----- Exercise data

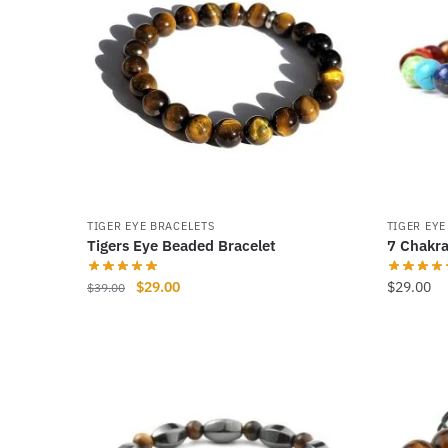
TIGER EYE BRACELETS
TIGER EYE
Tigers Eye Beaded Bracelet
7 Chakra
Original
Current
$
29.00
$
29.00
$
39.00
price
price
This
This
was:
is:
product
product
$39.00.
$29.00.
has
has
multiple
multiple
variants.
variants
The
The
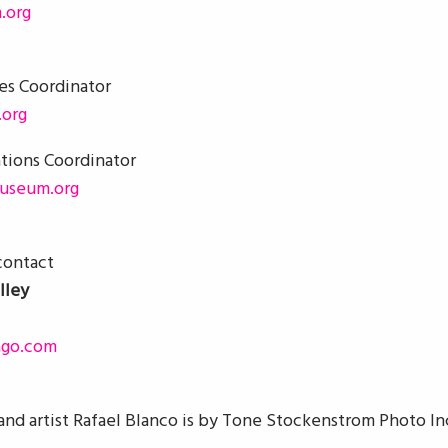
.org
ces Coordinator
org
ations Coordinator
useum.org
 contact
lley
ago.com
and artist Rafael Blanco is by Tone Stockenstrom Photo In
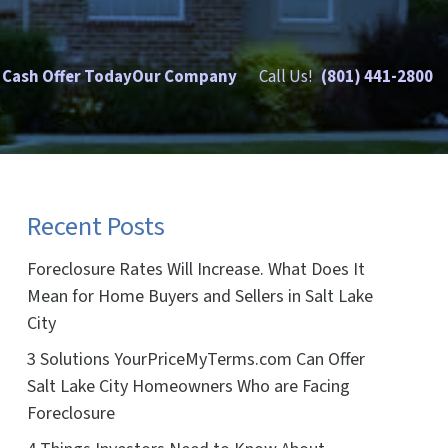
 Cash Offer Today
Our Company
Call Us!
(801) 441-2800
Recent Posts
Foreclosure Rates Will Increase. What Does It
Mean for Home Buyers and Sellers in Salt Lake
City
3 Solutions YourPriceMyTerms.com Can Offer
Salt Lake City Homeowners Who are Facing
Foreclosure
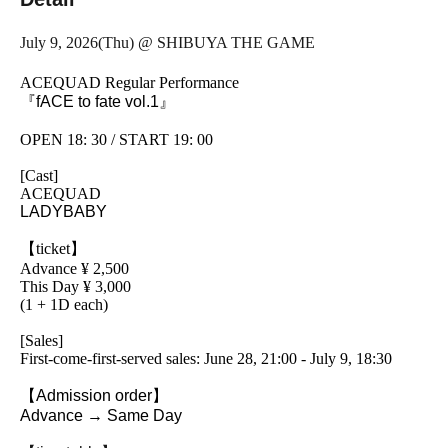
July 9, 2026
(Thu) @ SHIBUYA THE GAME
ACEQUAD Regular Performance
『fACE to fate vol.1』
OPEN 18: 30 / START 19: 00
[Cast]
ACEQUAD
LADYBABY
【ticket】
Advance ¥ 2,500
This Day ¥ 3,000
(1 + 1D each)
[Sales]
First-come-first-served sales: June 28, 21:00 - July 9, 18:30
【Admission order】
Advance → Same Day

----------

# What to work on
Give the number of lines in the entries above that contain the word "Offer", with no accompanying text.

# Completed task
2